Se la merce arriva sotto regime di transito esterno, il transito dovrà essere regolarmente concluso presentando la merce alla dogana di destinazione o a un destinatario autorizzato.
Entro sei giorni, sarà poi necessario vincolare la merce a un nuovo regime doganale: ammissione temporanea o, se i lavori sull’imbarcazione rientrano nel perfezionamento attivo, direttamente a quest’ultimo regime.
Per procedere correttamente, la dotazione di bordo dovrà essere documentata tramite il formulario allegato 71-02 RD e registrata a bordo o presso il cantiere responsabile.
Navi da diporto di nuova costruzione: prova dell’uscita
Per le navi da diporto di nuova costruzione destinate all’esportazione, ADM ribadisce che le modalità per provare l’uscita dal Territorio Doganale dell’Unione rimangono quelle già stabilite con la Circolare 14/D/2016.

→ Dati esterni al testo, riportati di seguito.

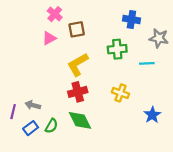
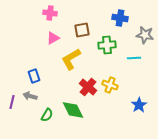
pink cross: (55, 14) -> (50, 13), turned -32
brown square: (77, 29) -> (82, 30), moved
pink triangle: (49, 38) -> (53, 38), moved
red cross: (78, 92) -> (88, 87), moved, turned -36
blue rectangle: (31, 128) -> (34, 76), moved, turned -72

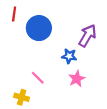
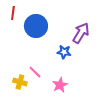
pink star: (77, 79) -> (60, 85), moved
yellow cross: (22, 97) -> (20, 82), moved

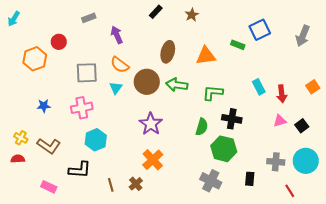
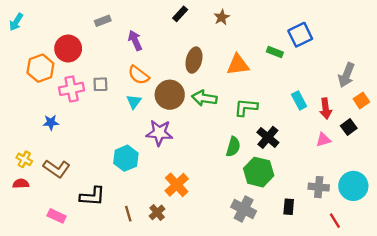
gray arrow: (303, 36) -> (346, 75), moved
red circle: (59, 42) -> (68, 48), size x1.5
gray square: (87, 73) -> (100, 84), size x0.6
pink cross: (82, 108) -> (72, 89), moved
black cross: (232, 119) -> (268, 137), turned 30
purple star: (151, 124) -> (159, 133), moved, turned -30
black square: (302, 126) -> (349, 127), moved
cyan hexagon: (96, 140) -> (126, 158), moved

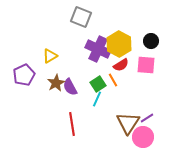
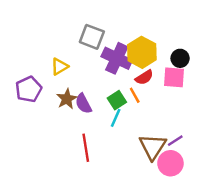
gray square: (81, 17) -> (92, 37), moved
black circle: (151, 41) -> (180, 58), moved

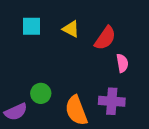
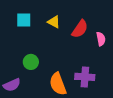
pink semicircle: (122, 63) -> (101, 39), moved
green circle: (41, 93) -> (31, 62), moved

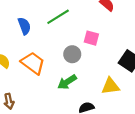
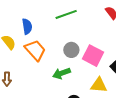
blue semicircle: (24, 26) -> (27, 26), moved
pink square: (91, 38) -> (93, 56), moved, size x1.5

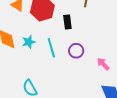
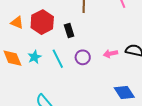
pink arrow: (103, 64) -> (110, 54), moved, turned -48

Nessuna novità, quindi, su questo fronte: si continua a seguire la procedura già conosciuta dagli operatori.
La Circolare n. 8/2025 conferma in buona parte il quadro normativo esistente, ma introduce alcune precisazioni decisive per evitare errori operativi, soprattutto nel caso di commercial yacht e nell’utilizzo di dotazioni di bordo estere.
Per chi opera nel settore nautico, conoscere e applicare correttamente queste regole è essenziale per garantire una gestione fluida delle procedure doganali e per evitare sanzioni o contestazioni in fase di appuramento.
In sintesi: più attenzione alla distinzione tra yacht privati e commerciali, semplificazioni per la manutenzione ordinaria, e rigore nel gestire correttamente le dotazioni di bordo provenienti da paesi terzi.